Strategist – Shard Capital


  1. You’ve got me curious about Will Nutting. Do you have a link to his article about China?

    Thank you.

    • Here are Will Nuttings Comments.
      You can find him on:

      China Demographics: What if the Chinese population is actually 1 billion and not 1.44bn!? What if Beijing has totally overestimated the birth-rate in china and totally underestimated female infanticide? (This could be like Russia in the mid-80’s when their economy was found to be much smaller and weaker than people thought. Some fascinating work behind this. In 1995 data was 850m going to to 950/1bn for 2020. Assumed now to be 1.44bn imminently. There is some fascinating analysis I am told corroborated by 3 independent sources. The 1st based on Salt consumption. The 2nd Moscow academy of scientists (as credible as MIT, Oxford etc) data skewed on double-counting for justifying higher regional govt spending. The 3rd data point from NASA using night pollution and using this to estimate GNP. Then there is the dark-web data-base that alludes to formal census and Govt work (now denied) of <1bn. You may ask SO WHAT? : well what if this is a centralised economy that might simply be believing its own garbage that has been over building infrastructure & housing.
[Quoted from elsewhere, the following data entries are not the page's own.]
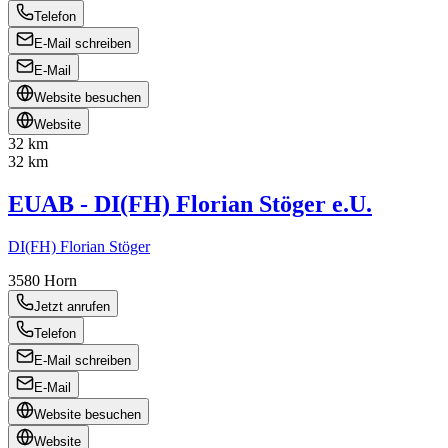
Telefon
E-Mail schreiben
E-Mail
Website besuchen
Website
32 km
32 km
EUAB - DI(FH) Florian Stöger e.U.
DI(FH) Florian Stöger
3580
Horn
Jetzt anrufen
Telefon
E-Mail schreiben
E-Mail
Website besuchen
Website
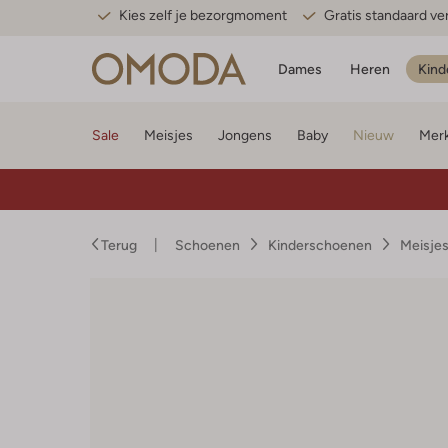
Kies zelf je bezorgmoment
Gratis standaard v
Dames
Heren
Kind
Sale
Meisjes
Jongens
Baby
Nieuw
Mer
Terug
Schoenen
Kinderschoenen
Meisje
Go around the major cities at night and there are way too few lights on in major apartment blocks. Whatsmore ask anyone who has ever seen or experienced crowding like you would in New Delhi, Sao Paolo or even Oxford street on a Saturday afternoon. Chinas’ empty cities seem to be the reality few are talking about anymore...(Thx M Latham/ Commodity intelligence). As an aside: see the latest Singapore Population data from 2022? Births were down 8pc YoY to just 35k. Deaths up a whopping 10.7% YoY; highest No since 1960!